• [Given information]:

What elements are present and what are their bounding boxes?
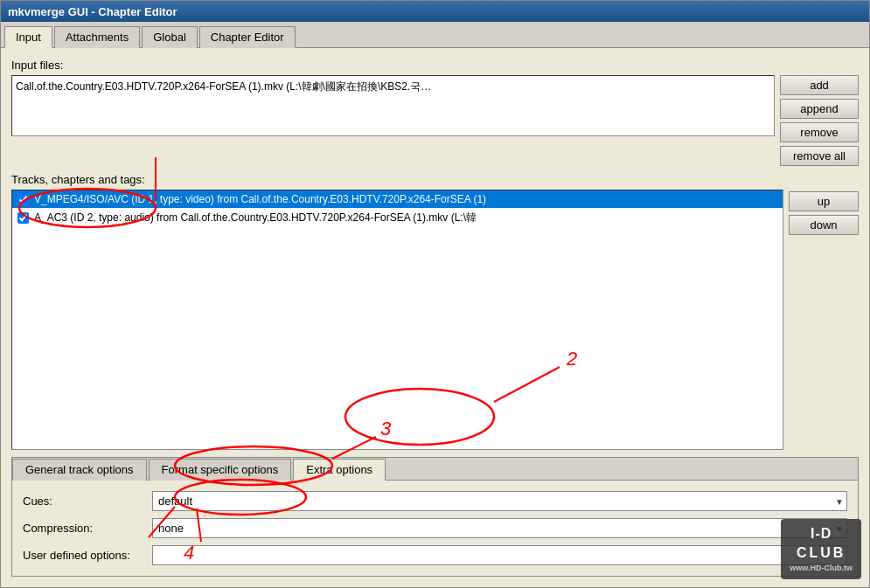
watermark: I-D CLUB www.HD-Club.tw bbox=[781, 519, 861, 579]
cues-select[interactable]: default only for I frames for all frames… bbox=[152, 491, 847, 511]
track-item[interactable]: A_AC3 (ID 2, type: audio) from Call.of.t… bbox=[12, 208, 783, 228]
track-item[interactable]: V_MPEG4/ISO/AVC (ID 1, type: video) from… bbox=[12, 190, 783, 208]
bottom-content: Cues: default only for I frames for all … bbox=[12, 481, 858, 576]
down-button[interactable]: down bbox=[789, 215, 859, 235]
title-text: mkvmerge GUI - Chapter Editor bbox=[8, 5, 177, 18]
compression-label: Compression: bbox=[23, 522, 145, 535]
up-button[interactable]: up bbox=[789, 191, 859, 211]
tab-general-track[interactable]: General track options bbox=[12, 459, 147, 481]
bottom-section: General track options Format specific op… bbox=[11, 457, 859, 577]
bottom-tab-bar: General track options Format specific op… bbox=[12, 458, 858, 481]
input-files-box: Call.of.the.Country.E03.HDTV.720P.x264-F… bbox=[11, 75, 775, 136]
track-checkbox-0[interactable] bbox=[17, 194, 29, 205]
compression-select[interactable]: none zlib mpeg4_p2 bbox=[152, 518, 847, 538]
tab-attachments[interactable]: Attachments bbox=[54, 26, 140, 48]
title-bar: mkvmerge GUI - Chapter Editor bbox=[1, 1, 869, 22]
compression-row: Compression: none zlib mpeg4_p2 ▼ bbox=[23, 518, 847, 538]
cues-row: Cues: default only for I frames for all … bbox=[23, 491, 847, 511]
append-button[interactable]: append bbox=[780, 99, 859, 119]
user-defined-label: User defined options: bbox=[23, 549, 145, 562]
tab-chapter-editor[interactable]: Chapter Editor bbox=[199, 26, 296, 48]
main-tab-bar: Input Attachments Global Chapter Editor bbox=[1, 22, 869, 48]
compression-select-wrapper: none zlib mpeg4_p2 ▼ bbox=[152, 518, 847, 538]
track-checkbox-1[interactable] bbox=[17, 212, 29, 224]
cues-select-wrapper: default only for I frames for all frames… bbox=[152, 491, 847, 511]
track-text-1: A_AC3 (ID 2, type: audio) from Call.of.t… bbox=[34, 211, 477, 225]
up-down-col: up down bbox=[789, 190, 859, 450]
tracks-label: Tracks, chapters and tags: bbox=[11, 173, 859, 186]
user-defined-row: User defined options: bbox=[23, 545, 847, 565]
remove-button[interactable]: remove bbox=[780, 122, 859, 142]
add-button[interactable]: add bbox=[780, 75, 859, 95]
tracks-section: Tracks, chapters and tags: V_MPEG4/ISO/A… bbox=[11, 173, 859, 450]
main-content: Input files: Call.of.the.Country.E03.HDT… bbox=[1, 48, 869, 587]
tracks-list: V_MPEG4/ISO/AVC (ID 1, type: video) from… bbox=[11, 190, 783, 450]
tab-global[interactable]: Global bbox=[142, 26, 198, 48]
main-window: mkvmerge GUI - Chapter Editor Input Atta… bbox=[0, 0, 870, 588]
tab-extra-options[interactable]: Extra options bbox=[293, 459, 386, 481]
user-defined-input[interactable] bbox=[152, 545, 847, 565]
input-files-label: Input files: bbox=[11, 59, 859, 72]
input-buttons-col: add append remove remove all bbox=[780, 75, 859, 166]
tab-input[interactable]: Input bbox=[4, 26, 52, 48]
tab-format-specific[interactable]: Format specific options bbox=[149, 459, 292, 481]
cues-label: Cues: bbox=[23, 495, 145, 508]
input-files-section: Input files: Call.of.the.Country.E03.HDT… bbox=[11, 59, 859, 166]
input-files-row: Call.of.the.Country.E03.HDTV.720P.x264-F… bbox=[11, 75, 859, 166]
track-text-0: V_MPEG4/ISO/AVC (ID 1, type: video) from… bbox=[34, 193, 486, 205]
remove-all-button[interactable]: remove all bbox=[780, 146, 859, 166]
tracks-row: V_MPEG4/ISO/AVC (ID 1, type: video) from… bbox=[11, 190, 859, 450]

• [Task directions]: In the entries above, find every line holding the word "tags" and copy it out.

• [Reply to the exercise]:
tracks-label: Tracks, chapters and tags: bbox=[11, 173, 859, 186]
tracks-section: Tracks, chapters and tags: V_MPEG4/ISO/A… bbox=[11, 173, 859, 450]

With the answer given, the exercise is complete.